A quick clarification on clustering

km4htc · September 14, 2017, 4:38pm

Hi all,

I'm trying to better understand the differences between how uclust (qiime1 default), deblur, and dada2 pick otus. I see from the deblur github page that sortmerna, vsearch, and mafft are all wrapped in deblur, but I don't see which is the default in the deblur qiime2 plugin. Is dada2 a standalone plugin, or does it wrap other tools as well? Do both deblur and dada2 use quality score information and do both pick otus denovo?
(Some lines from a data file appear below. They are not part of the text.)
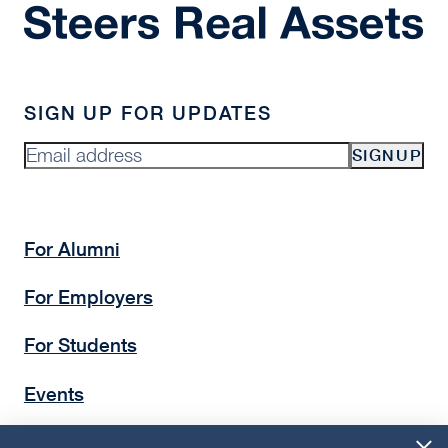
SIGN UP FOR UPDATES
SIGNUP
For Alumni
For Employers
For Students
Events
Insights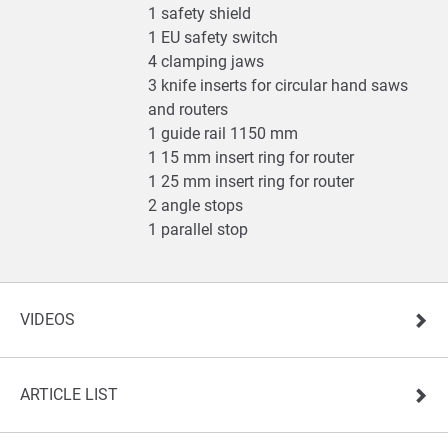
1 safety shield
1 EU safety switch
4 clamping jaws
3 knife inserts for circular hand saws
and routers
1 guide rail 1150 mm
1 15 mm insert ring for router
1 25 mm insert ring for router
2 angle stops
1 parallel stop
VIDEOS
ARTICLE LIST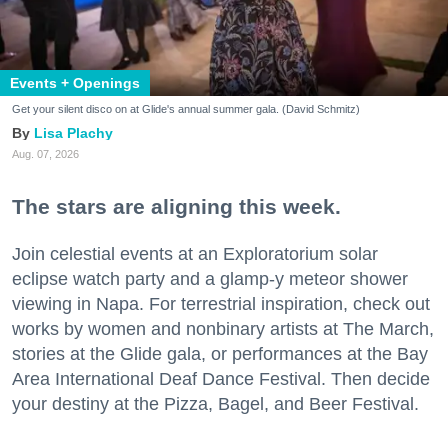
Events + Openings
Get your silent disco on at Glide's annual summer gala. (David Schmitz)
Lisa Plachy
Aug. 07, 2026
The stars are aligning this week.
Join celestial events at an Exploratorium solar
eclipse watch party and a glamp-y meteor shower
viewing in Napa. For terrestrial inspiration, check out
works by women and nonbinary artists at The March,
stories at the Glide gala, or performances at the Bay
Area International Deaf Dance Festival. Then decide
your destiny at the Pizza, Bagel, and Beer Festival.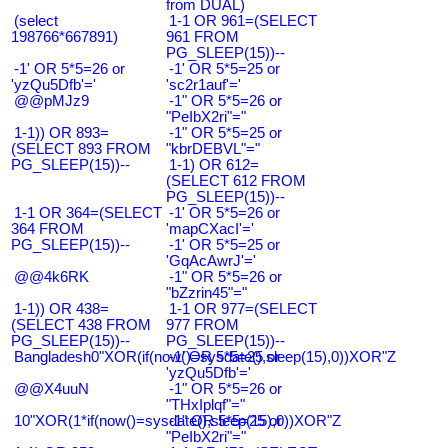
from DUAL)
(select
1-1 OR 961=(SELECT
198766*667891)
961 FROM
PG_SLEEP(15))--
-1' OR 5*5=26 or
-1' OR 5*5=25 or
'yzQu5Dfb'='
'sc2r1auf'='
@@pMJz9
-1" OR 5*5=26 or
"PeIbX2ri"="
1-1)) OR 893=
-1" OR 5*5=25 or
(SELECT 893 FROM
"kbrDEBVL"="
PG_SLEEP(15))--
1-1) OR 612=
(SELECT 612 FROM
PG_SLEEP(15))--
1-1 OR 364=(SELECT
-1' OR 5*5=26 or
364 FROM
'mapCXacI'='
PG_SLEEP(15))--
-1' OR 5*5=25 or
'GqAcAwrJ'='
@@4k6RK
-1" OR 5*5=26 or
"bZzrin45"="
1-1)) OR 438=
1-1 OR 977=(SELECT
(SELECT 438 FROM
977 FROM
PG_SLEEP(15))--
PG_SLEEP(15))--
Bangladesh0"XOR(if(now()=sysdate(),sleep(15),0))XOR"Z
-1' OR 5*5=25 or
'yzQu5Dfb'='
@@X4uuN
-1" OR 5*5=26 or
"THxIplqf"="
10"XOR(1*if(now()=sysdate(),sleep(15),0))XOR"Z
-1" OR 5*5=25 or
"PeIbX2ri"="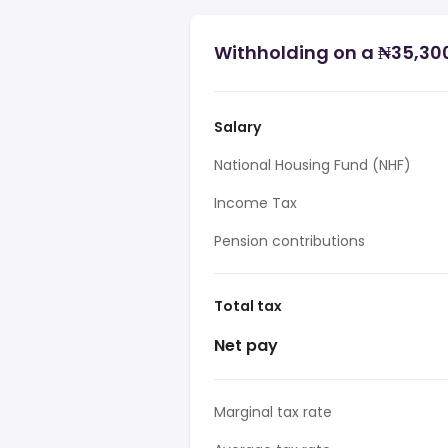
Withholding on a ₦35,300
Salary
National Housing Fund (NHF)
Income Tax
Pension contributions
Total tax
Net pay
Marginal tax rate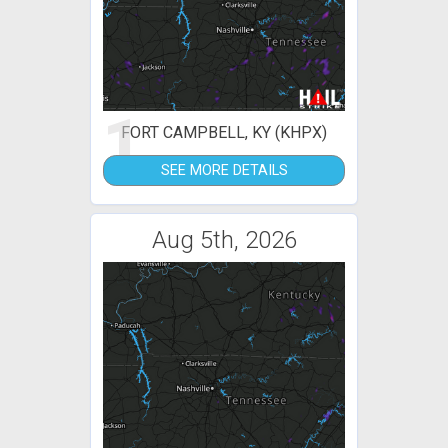
1
FORT CAMPBELL, KY (KHPX)
SEE MORE DETAILS
Aug 5th, 2026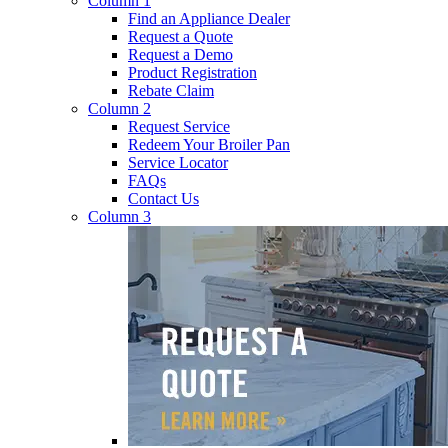
Column 1
Find an Appliance Dealer
Request a Quote
Request a Demo
Product Registration
Rebate Claim
Column 2
Request Service
Redeem Your Broiler Pan
Service Locator
FAQs
Contact Us
Column 3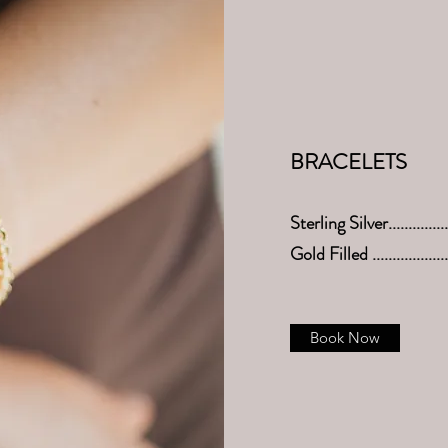
BRACELETS
Sterling Silver.............
Gold Filled .................
Book Now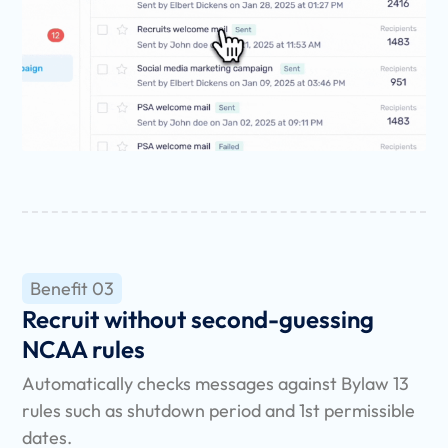
Benefit 03
Recruit without second-guessing
NCAA rules
Automatically checks messages against Bylaw 13
rules such as shutdown period and 1st permissible
dates.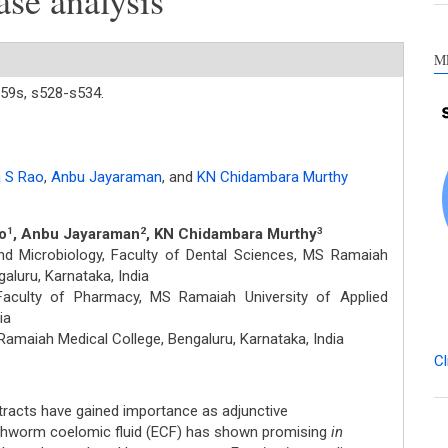
ase analysis
M
59s,
s528-s534.
 S Rao
,
Anbu Jayaraman
,
and
KN Chidambara Murthy
o
, Anbu Jayaraman
, KN Chidambara Murthy
1
2
3
d Microbiology, Faculty of Dental Sciences, MS Ramaiah
aluru, Karnataka, India
aculty of Pharmacy, MS Ramaiah University of Applied
ia
amaiah Medical College, Bengaluru, Karnataka, India
Cl
xtracts have gained importance as adjunctive
thworm coelomic fluid (ECF) has shown promising
in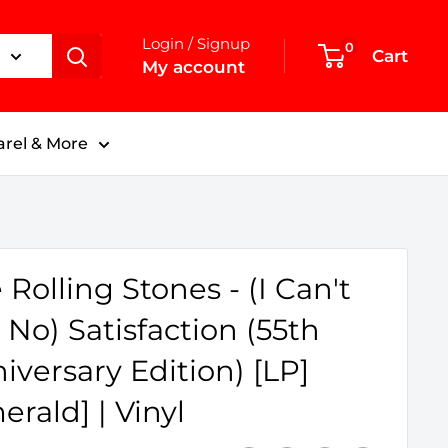
Login / Signup
0
Cart
My account
rel & More
 Rolling Stones - (I Can't
 No) Satisfaction (55th
iversary Edition) [LP]
erald] | Vinyl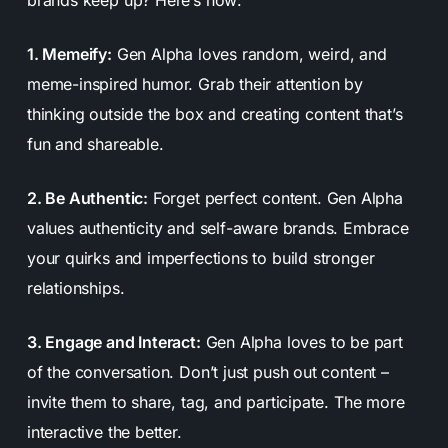
1. Memeify:
Gen Alpha loves random, weird, and
meme-inspired humor. Grab their attention by
thinking outside the box and creating content that’s
fun and shareable.
2. Be Authentic:
Forget perfect content. Gen Alpha
values authenticity and self-aware brands. Embrace
your quirks and imperfections to build stronger
relationships.
3. Engage and Interact:
Gen Alpha loves to be part
of the conversation. Don’t just push out content –
invite them to share, tag, and participate. The more
interactive the better.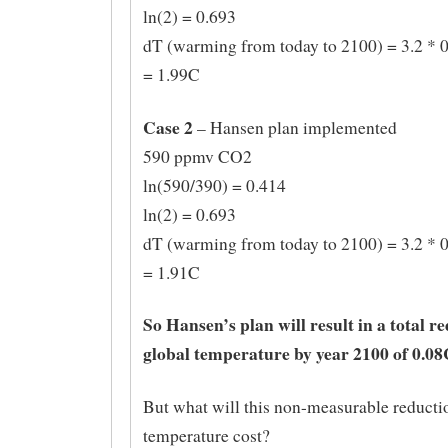
ln(2) = 0.693
dT (warming from today to 2100) = 3.2 * 0
= 1.99C
Case 2
– Hansen plan implemented
590 ppmv CO2
ln(590/390) = 0.414
ln(2) = 0.693
dT (warming from today to 2100) = 3.2 * 0
= 1.91C
So Hansen’s plan will result in a total r
global temperature by year 2100 of 0.08
But what will this non-measurable reducti
temperature cost?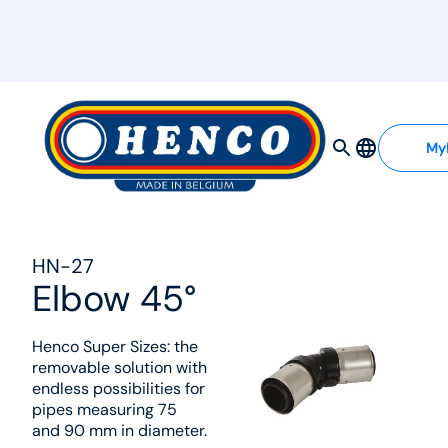
MyHenco
My
HN-27
Elbow 45°
Henco Super Sizes: the
removable solution with
endless possibilities for
pipes measuring 75
and 90 mm in diameter.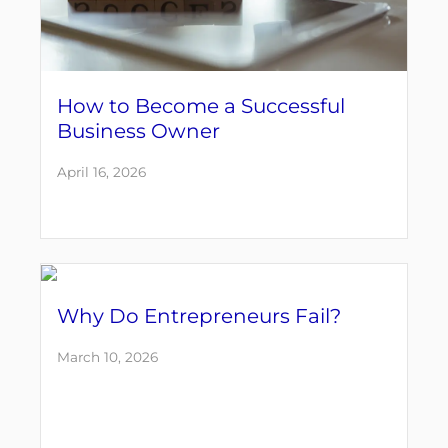
How to Become a Successful
Business Owner
April 16, 2026
Why Do Entrepreneurs Fail?
March 10, 2026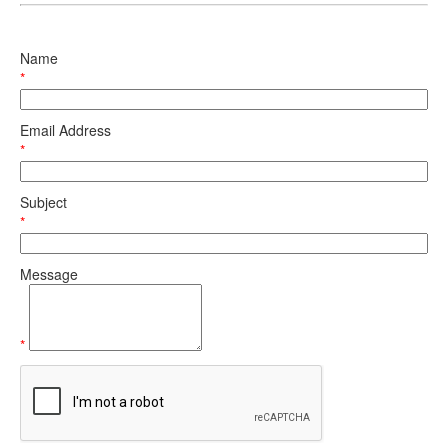
Name
*
Email Address
*
Subject
*
Message
*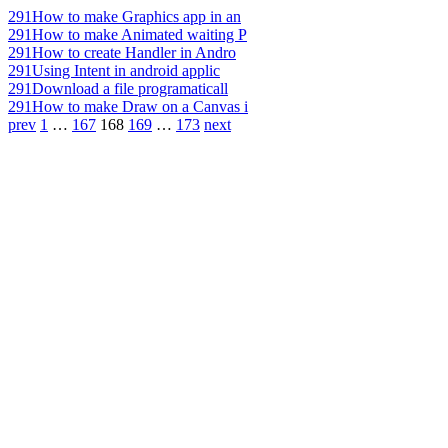
291
How to make Graphics app in an
291
How to make Animated waiting P
291
How to create Handler in Andro
291
Using Intent in android applic
291
Download a file programaticall
291
How to make Draw on a Canvas i
prev
1
…
167
168
169
…
173
next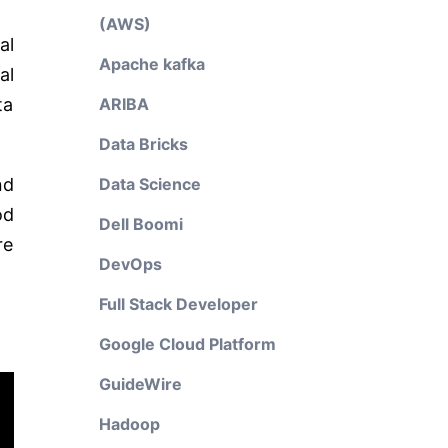
(AWS)
al
Apache kafka
al
ta
ARIBA
Data Bricks
nd
Data Science
od
Dell Boomi
re
DevOps
Full Stack Developer
Google Cloud Platform
GuideWire
Hadoop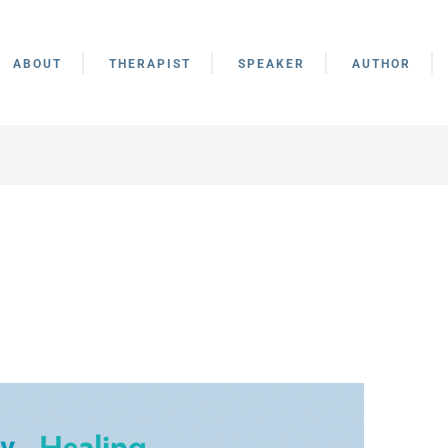
ABOUT
THERAPIST
SPEAKER
AUTHOR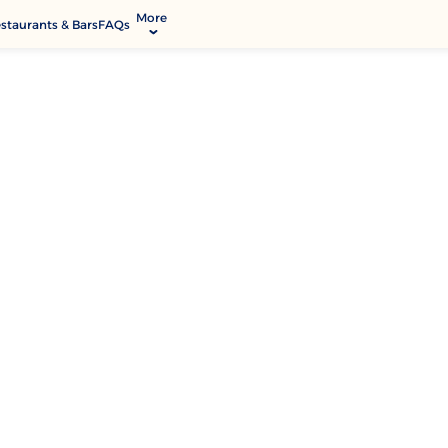
More
staurants & Bars
FAQs
allery
ctivities & Entertainment
odify Booking
rvices & Facilities
ontact & Location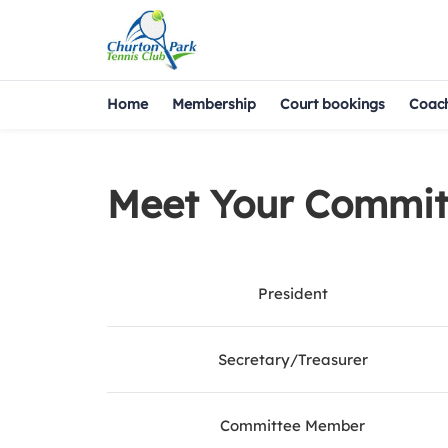
Home
Membership
Court bookings
Coac
Meet Your Commit
President
Secretary/Treasurer
Committee Member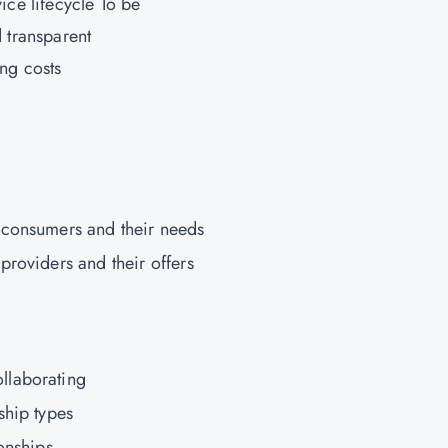
vice lifecycle To be
d transparent
ng costs
 consumers and their needs
providers and their offers
llaborating
ship types
onships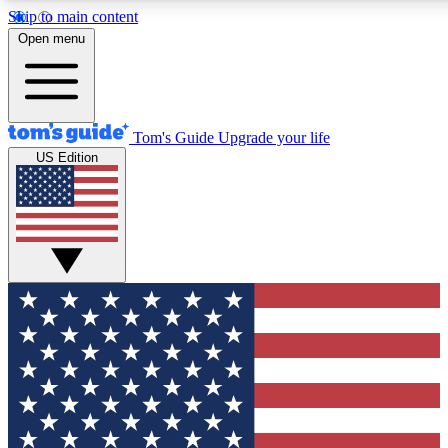
Skip to main content
12
24/7
30K+
Open menu
MEMBER FEATURES
ACCESS AVAILABLE
ACTIVE MEMBERS
Tom's Guide
Upgrade your life
US Edition
Exclusive Newsletters
Polls
Tech news direct to your inbox
Have your say in te
GET CLUB ACCESS QUICK
For the fastest way to join Tom's Guide Club enter your
email below. We'll send you a confirmation and sign you up
to our newsletter to keep you updated on all the latest news.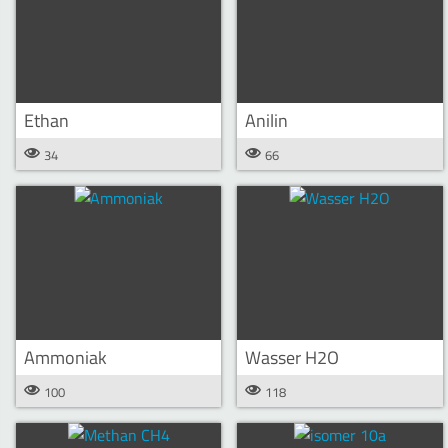
Ethan
Anilin
34
66
Ammoniak
Wasser H2O
100
118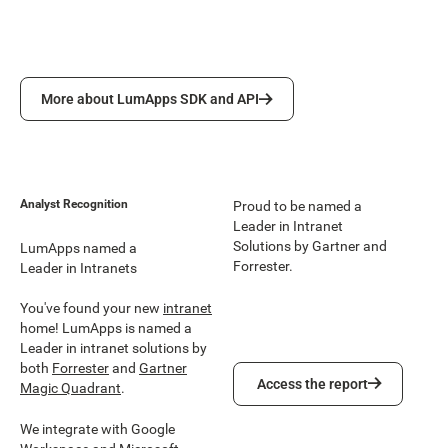
More about LumApps SDK and API
More about LumApps SDK and API
Analyst Recognition
Proud to be named a
Leader in Intranet
Solutions by Gartner and
LumApps named a
Forrester.
Leader in Intranets
You've found your new
intranet
home! LumApps is named a
Leader in intranet solutions by
both
Forrester
and
Gartner
Access the report
Access the report
Magic Quadrant
.
We integrate with Google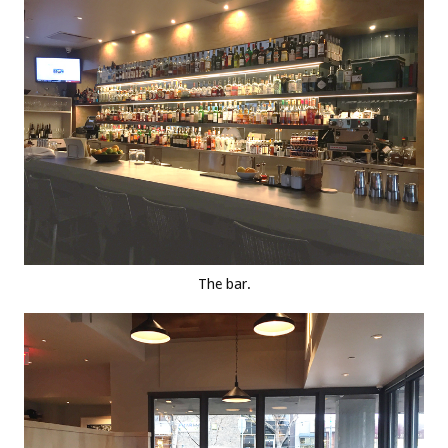
The bar.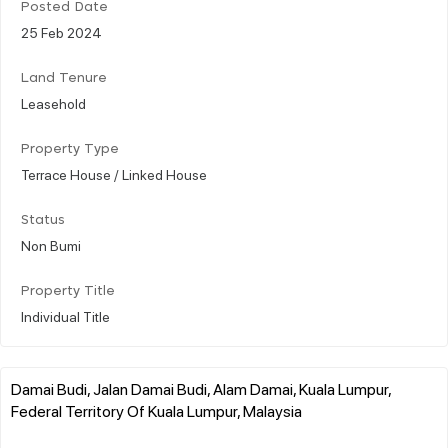
Posted Date
25 Feb 2024
Land Tenure
Leasehold
Property Type
Terrace House / Linked House
Status
Non Bumi
Property Title
Individual Title
Damai Budi, Jalan Damai Budi, Alam Damai, Kuala Lumpur,
Federal Territory Of Kuala Lumpur, Malaysia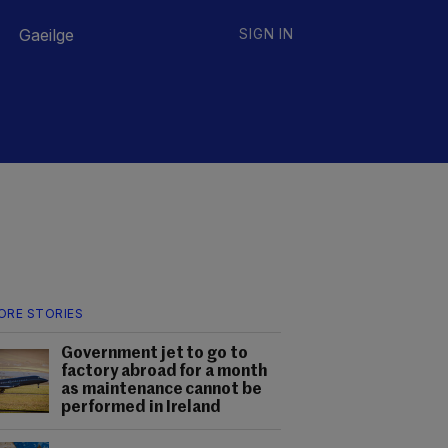
Gaeilge
SIGN IN
ORE STORIES
Government jet to go to
factory abroad for a month
as maintenance cannot be
performed in Ireland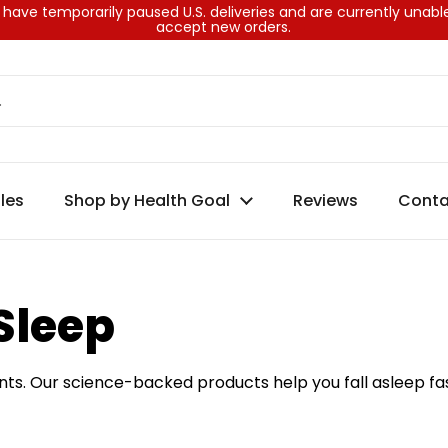
have temporarily paused U.S. deliveries and are currently unabl
accept new orders.
les
Shop by Health Goal
Reviews
Conta
Sleep
ts. Our science-backed products help you fall asleep fas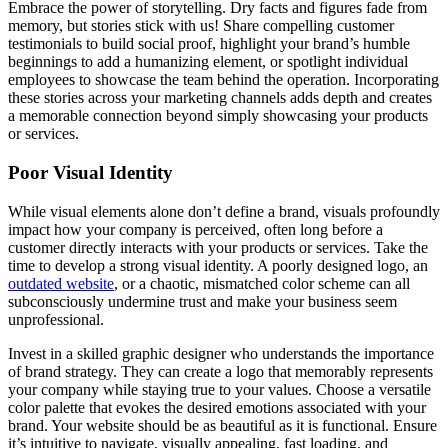
Embrace the power of storytelling. Dry facts and figures fade from
memory, but stories stick with us! Share compelling customer
testimonials to build social proof, highlight your brand’s humble
beginnings to add a humanizing element, or spotlight individual
employees to showcase the team behind the operation. Incorporating
these stories across your marketing channels adds depth and creates
a memorable connection beyond simply showcasing your products
or services.
Poor Visual Identity
While visual elements alone don’t define a brand, visuals profoundly
impact how your company is perceived, often long before a
customer directly interacts with your products or services. Take the
time to develop a strong visual identity. A poorly designed logo, an
outdated website
, or a chaotic, mismatched color scheme can all
subconsciously undermine trust and make your business seem
unprofessional.
Invest in a skilled graphic designer who understands the importance
of brand strategy. They can create a logo that memorably represents
your company while staying true to your values. Choose a versatile
color palette that evokes the desired emotions associated with your
brand. Your website should be as beautiful as it is functional. Ensure
it’s intuitive to navigate, visually appealing, fast loading, and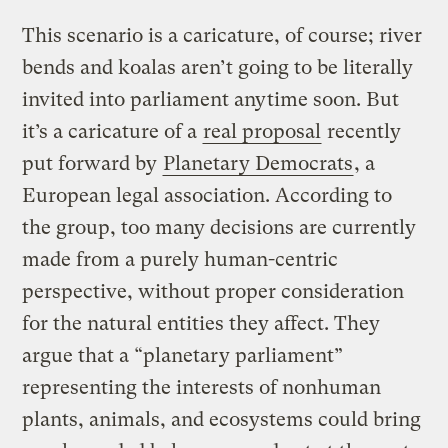
This scenario is a caricature, of course; river
bends and koalas aren’t going to be literally
invited into parliament anytime soon. But
it’s a caricature of a
real proposal
recently
put forward by
Planetary Democrats
, a
European legal association. According to
the group, too many decisions are currently
made from a purely human-centric
perspective, without proper consideration
for the natural entities they affect. They
argue that a “planetary parliament”
representing the interests of nonhuman
plants, animals, and ecosystems could bring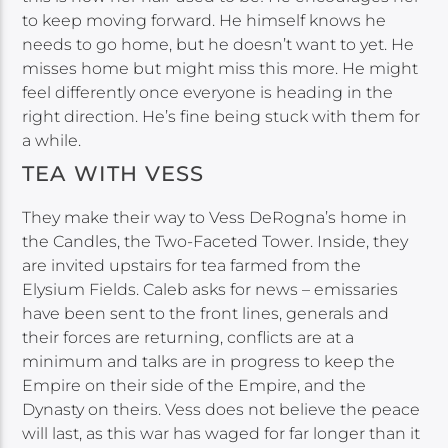
to keep moving forward. He himself knows he
needs to go home, but he doesn’t want to yet. He
misses home but might miss this more. He might
feel differently once everyone is heading in the
right direction. He’s fine being stuck with them for
a while.
TEA WITH VESS
They make their way to Vess DeRogna’s home in
the Candles, the Two-Faceted Tower. Inside, they
are invited upstairs for tea farmed from the
Elysium Fields. Caleb asks for news – emissaries
have been sent to the front lines, generals and
their forces are returning, conflicts are at a
minimum and talks are in progress to keep the
Empire on their side of the Empire, and the
Dynasty on theirs. Vess does not believe the peace
will last, as this war has waged for far longer than it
In short, could someone provide some information about how these different clustering methods actually work? I haven't made much progress improving my understanding through various readme pages and original papers.

Thanks!!

ebolyen · September 14, 2017, 8:18pm

Hi @km4htc!

Both DADA2 and Deblur are denoising algorithms, and they produce what we would call Amplicon Sequence Variants (ASVs). You can think of them like a 100% OTUs, however instead of trying to cluster to indirectly limit error, sequencing error is directly modelled and corrected for. Ultimately what this means, is you are operating directly on every (error corrected) sequence in a sample.

It might seem like this would result a great many more features than you would have in QIIME 1, however it turns out in practice that much of the variation you see is a result of sequencing error, which denoising accounts for. This means you actually generally end up with fewer sequences which are of a much higher quality than you would have with say 97% OTUs which is kind of a win-win!

This text is a great explanation outlining some of the advantages of ASVs over cluster-based OTUs if you'd like more details.

My understanding is that these tools are all used to identify sequencing error (and filter out unrelated sequences). In other words, it's not so much that you pick any one of them, they are used together.

DADA2 is a standalone R library and can be used on it's own (it is largely C++ with R bindings). We work with @benjjneb (the author) to wrap that functionality in q2-dada2 (the QIIME 2 plugin) making it accessible to QIIME 2 interfaces.

Yes, the quality information is very important to this process.

In the future we will be supporting OTU picking methods such as closed-reference and de-novo clustering. However even in these cases, you'll probably get better results using ASVs over the raw reads (we plan on supporting both use-cases). Ultimately ASVs could be seen as complementary to this process, and de-novo clustering/closed-reference OTU picking becomes more of an optional path you can take in your analysis instead of something fundamental like it was in QIIME 1.

km4htc · September 18, 2017, 5:04pm

Thanks so much! That's a very helpful--and quick--orientation!!